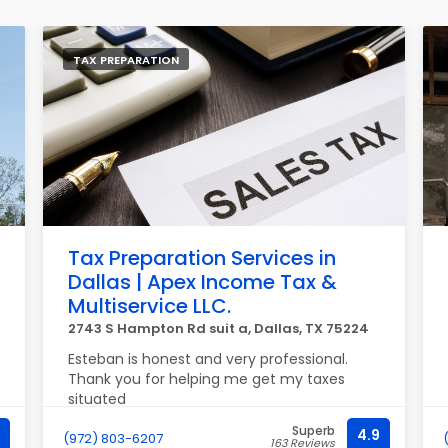
TAX PREPARATION
Tax Preparation Services in
Dallas | Apex Income Tax &
Multiservice LLC.
2743 S Hampton Rd suit a, Dallas, TX 75224
Esteban is honest and very professional.
Thank you for helping me get my taxes
situated
Superb
4.9
(972) 803-6207
163 Reviews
******************************
What to produce
Except for the pictures, write the data out exactly.

Result of the task
TAX PREPARATION
Tax Preparation Services in
Dallas | Apex Income Tax &
Multiservice LLC.
2743 S Hampton Rd suit a, Dallas, TX 75224
Esteban is honest and very professional.
Thank you for helping me get my taxes
situated
Superb
4.9
(972) 803-6207
163 Reviews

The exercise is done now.